The novelist Amitav Ghosh says our inability to grasp the scale of climate change is a failure of imagination. It’s a long story that’s tangled up in the spectacle of global politics, western imperialism, and a world-wide obsession with growth. In his new book, The Great Derangement, Ghosh examines how the public consciousness has been made impotent by a neoliberal machine. We must be deranged, Ghosh says. “We live in an era that worships science. Scientism is all around us, but we can’t take on the lessons science is teaching us.”
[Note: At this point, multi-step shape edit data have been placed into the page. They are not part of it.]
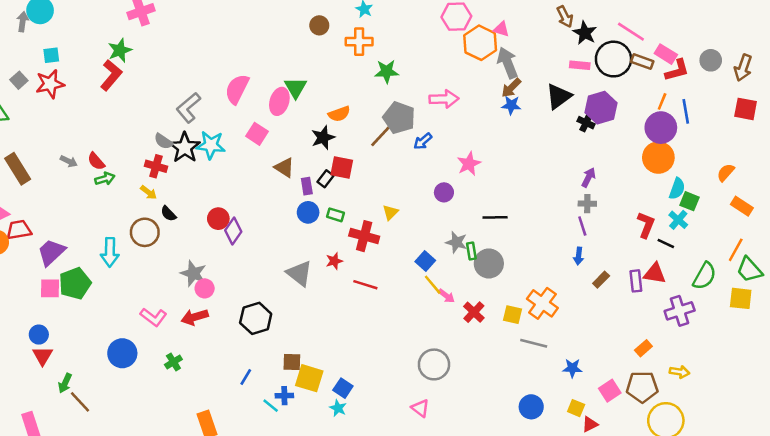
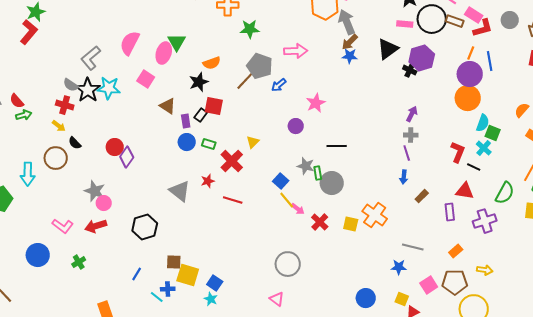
red cross: (364, 236) -> (232, 161), turned 30
purple rectangle: (636, 281) -> (450, 212), moved
gray line: (534, 343) -> (413, 247), moved

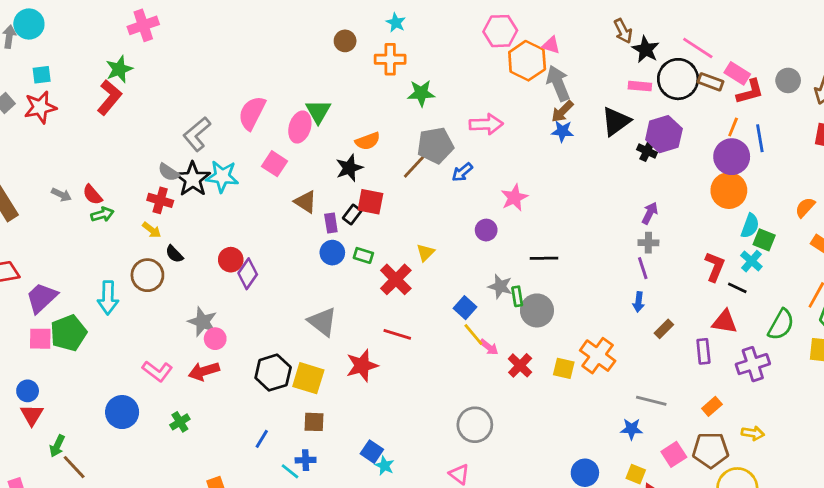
gray pentagon: (260, 66) -> (435, 145), turned -30
red star: (208, 181) -> (362, 365), moved, size x1.6
yellow square: (188, 275) -> (308, 378), moved
cyan star: (211, 299) -> (385, 466), moved

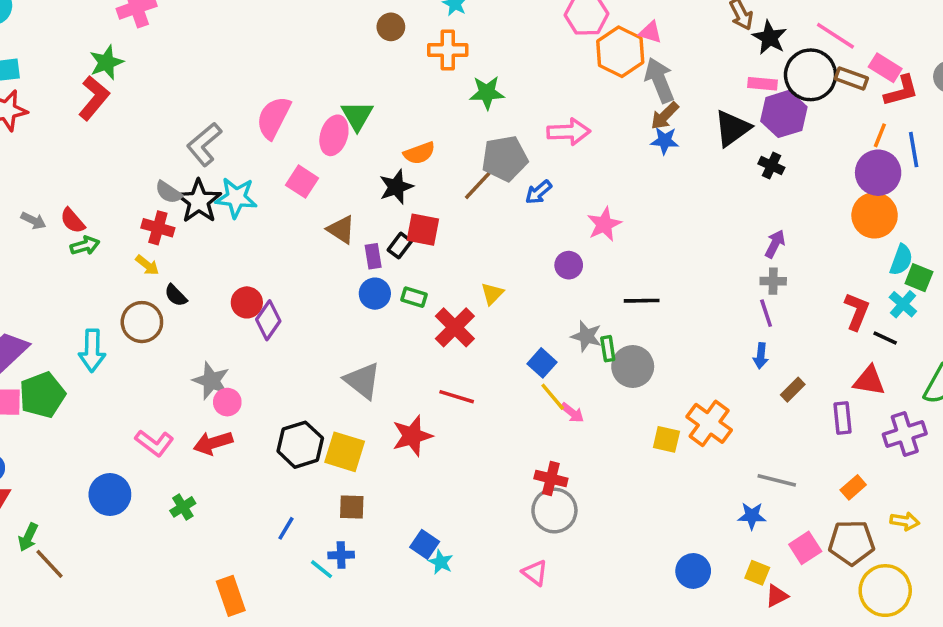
purple hexagon: (664, 134) -> (784, 114), moved
red cross: (520, 365) -> (551, 479), moved, turned -30

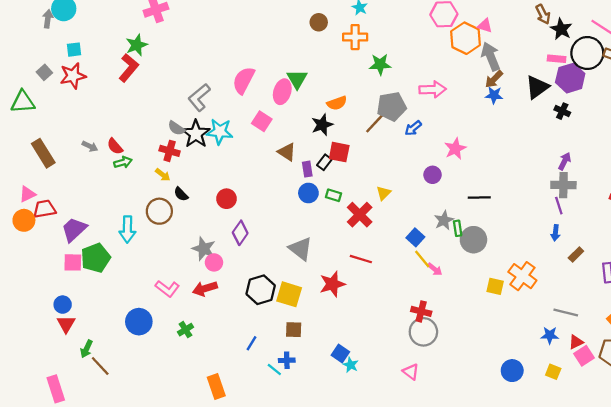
gray cross: (773, 281) -> (563, 185), size x1.5
purple diamond: (268, 320) -> (240, 233), moved
gray star: (586, 336) -> (444, 220), turned 30
red triangle: (777, 596) -> (576, 342), moved

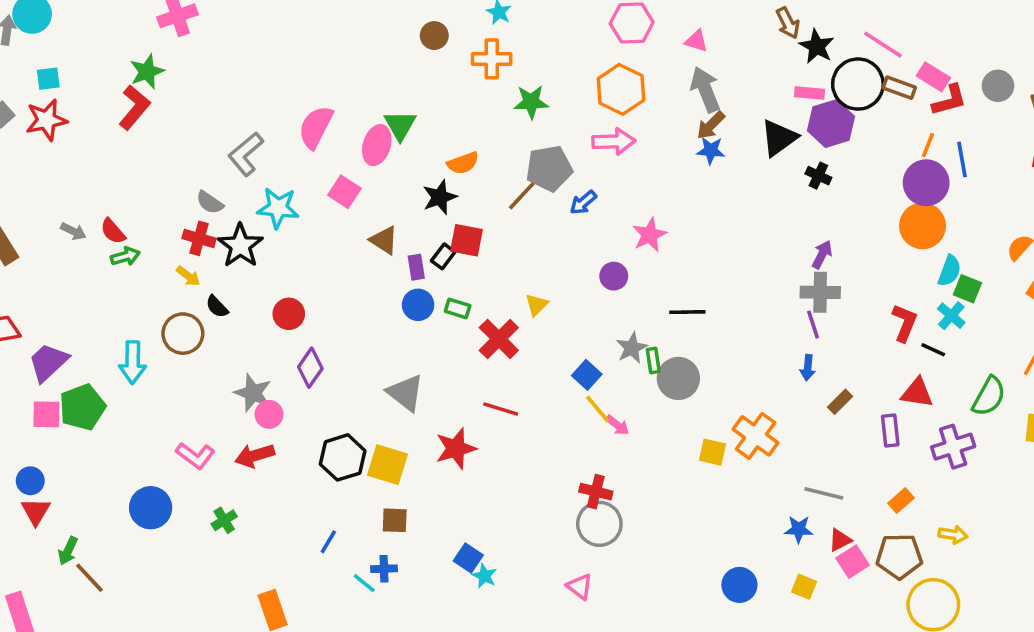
orange hexagon: (466, 38) -> (621, 89), moved
black star: (196, 134) -> (240, 246), moved

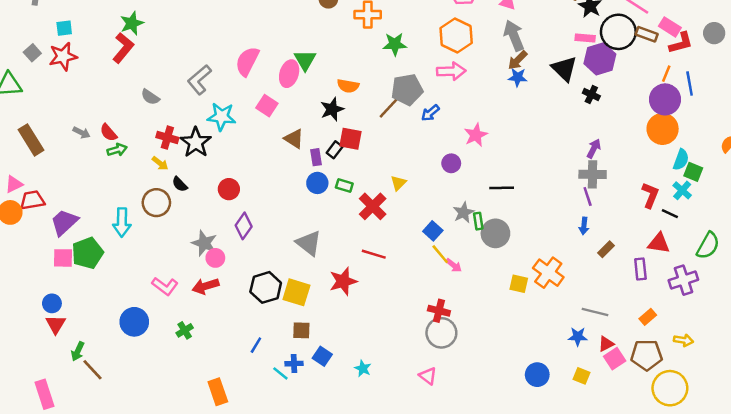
black triangle: (779, 138) -> (564, 69), turned -40
orange semicircle: (463, 163) -> (348, 86), turned 30
gray semicircle: (210, 203) -> (150, 97), moved
blue square: (468, 558) -> (322, 356), moved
Later, we’re joined by the acclaimed biographer Andrea Wulf who tells us about the remarkable life and mind of Alexander Von Humboldt — an 18th century Prussian scientist, who Emerson once hailed as “one of the wonders of the world.” We’ll find out what environmental insights one of the greatest scientists of the 18th century has to offer the 21st. Journalist and naturalist Michael McCarthy enters the conversation and shares with us the abundance of joys to be found in nature, as well as the heartbreaking realities of contemporary species loss.

Humboldt

Contemporary illustration of Alexander von Humboldt – from the cover of ‘The Invention of Nature’.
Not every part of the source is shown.